26 marca 2009

na ciepło

Zmęczona jestem. Mocno. I psychicznie i fizycznie.
Wczoraj: klinika na poziomie, no może nie amerykańskiego filmu, ale miło odstaje od standardu kasy chorych. Mili lekarze, miłe pielęgniarki, czysto, sympatycznie. a wszystko to w murach szpitala Bonifratrów. Moja matka na zabiegu leczenia oka z zaćmy. tak, trochę to kosztowało, ale warto było. Stres niewielki, choć i tak wy6jończyło mnie to nerwowo. Matkę tez, więc po powrocie padła i zasnęła jak kamień. Ja nie mogłam spać, więc było gorzej. W dodatku, zakręcona byłam wczoraj wieczorem, więc posiałam gdzieś zegarek i jestem bez zegarkowa. Tęsknie do mojego zegarka, gdzieś ty gupi polazł?
Rano skoro świt pojechałyśmy na kontrolę. Ma być dobrze. Powinno być dobrze.

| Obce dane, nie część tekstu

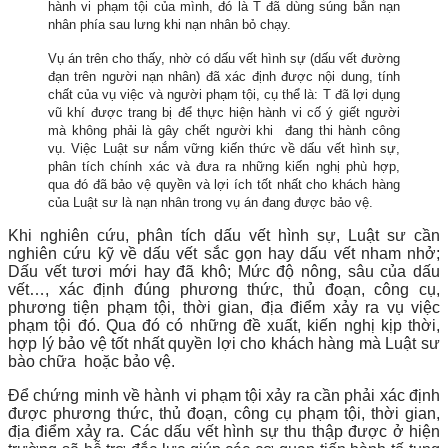
hành vi phạm tội của mình, đó là T đã dùng súng bắn nạn
nhân phía sau lưng khi nạn nhân bỏ chạy.
Vụ án trên cho thấy, nhờ có dấu vết hình sự (dấu vết đường
đạn trên người nạn nhân) đã xác định được nội dung, tính
chất của vụ việc và người phạm tội, cụ thể là: T đã lợi dụng
vũ khí được trang bị để thực hiện hành vi cố ý giết người
mà không phải là gây chết người khi đang thi hành công
vụ. Việc Luật sư nắm vững kiến thức về dấu vết hình sự,
phân tích chính xác và đưa ra những kiến nghị phù hợp,
qua đó đã bảo vệ quyền và lợi ích tốt nhất cho khách hàng
của Luật sư là nạn nhân trong vụ án đang được bảo vệ.
Khi nghiên cứu, phân tích dấu vết hình sự, Luật sư cần
nghiên cứu kỹ về dấu vết sắc gọn hay dấu vết nham nhở;
Dấu vết tươi mới hay đã khô; Mức độ nông, sâu của dấu
vết…, xác định đúng phương thức, thủ đoạn, công cụ,
phương tiện phạm tội, thời gian, địa điểm xảy ra vụ việc
phạm tội đó. Qua đó có những đề xuất, kiến nghị kịp thời,
hợp lý bảo vệ tốt nhất quyền lợi cho khách hàng mà Luật sư
bào chữa hoặc bảo vệ.
Để chứng minh về hành vi phạm tội xảy ra cần phải xác định
được phương thức, thủ đoạn, công cụ phạm tội, thời gian,
địa điểm xảy ra. Các dấu vết hình sự thu thập được ở hiện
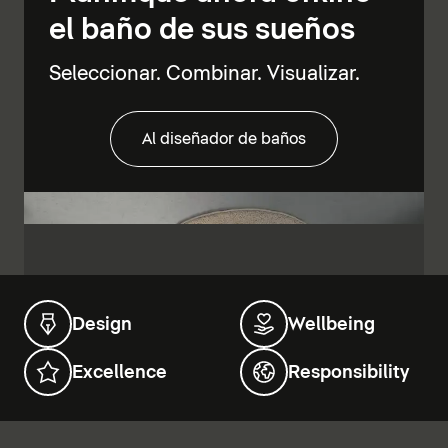
el baño de sus sueños
Seleccionar. Combinar. Visualizar.
Al diseñador de baños
Design
Wellbeing
Excellence
Responsibility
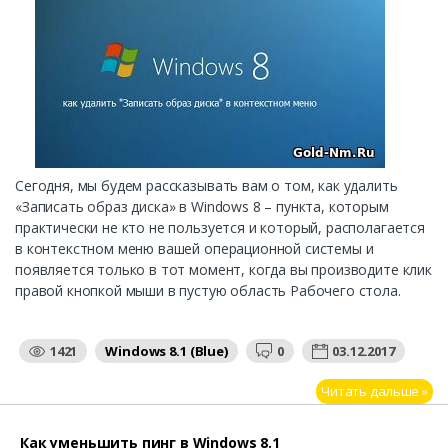
Сегодня, мы будем рассказывать вам о том, как удалить
«Записать образ диска» в Windows 8 – пункта, которым
практически не кто не пользуется и который, располагается
в контекстном меню вашей операционной системы и
появляется только в тот момент, когда вы производите клик
правой кнопкой мыши в пустую область Рабочего стола.
1421
Windows 8.1 (Blue)
0
03.12.2017
Читать дальше »
Как уменьшить пинг в Windows 8.1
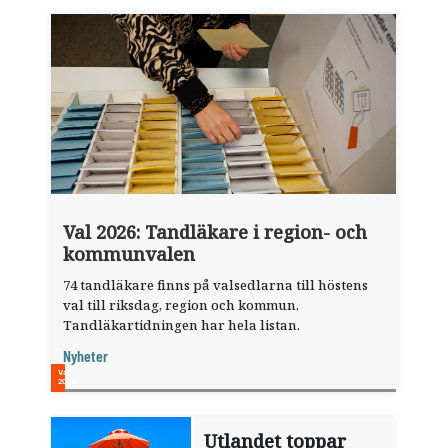
Val 2026: Tandläkare i region- och
kommunvalen
74 tandläkare finns på valsedlarna till höstens
val till riksdag, region och kommun.
Tandläkartidningen har hela listan.
Nyheter
Utlandet toppar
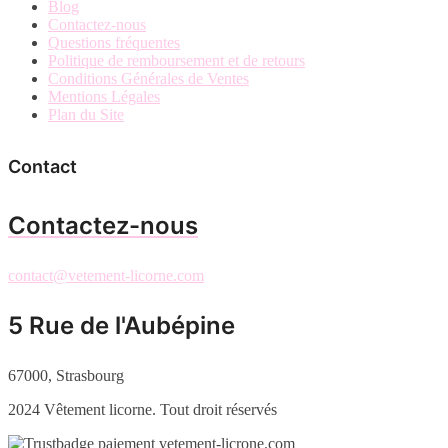
Blog
Contactez-nous
Questions fréquentes
Politique de remboursement et de retours
Conditions Générales de Ventes
Mentions Légales
Plan du Site
Contact
Contactez-nous
contact@vetement-licorne.com
5 Rue de l'Aubépine
67000, Strasbourg
2024 Vêtement licorne. Tout droit réservés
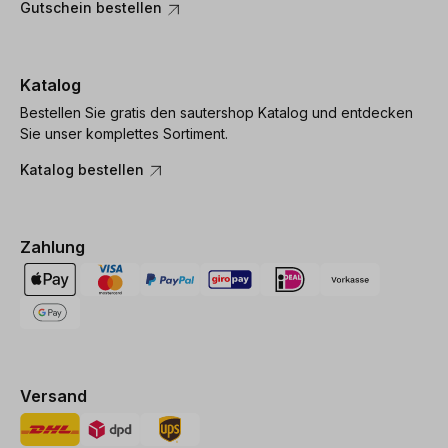
Gutschein bestellen
Katalog
Bestellen Sie gratis den sautershop Katalog und entdecken
Sie unser komplettes Sortiment.
Katalog bestellen
Zahlung
Versand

Wykorzystałam resztę wolnego dnia na zakupy, wizytę w przychodni (ostatnio często tam goszczę). Polazłam do reala. Śmieszny moment: przejście przez dwupasmówkę, światła na przycisk. jakiś chłopak, popisując się przed dziewczyną, stukał i pukał w przycisk, jakby to miało przyspieszyć moment przejścia. W realu kupiłam co trzeba, głównie zapasy herbaty dla siebie. I tyle..teraz siedzę i słucham jednej mptrójki, co trwa 72 minuty. taka dostałam:) a co na niej jest? Koncert na skrzypcach Izaaka Perlmana.
Aha, jeszcze kilka niuwsów o dzieciaczku. Chudziaczek lepiej już je, żółtaczki nie ma. Idzie ku lepszemu, mam nadzieję.
Kwiatki wiosenne zakwitły stadami. I ptactwo leci kluczami..a na osiedle przyleciały szpaki i rejwach czynią.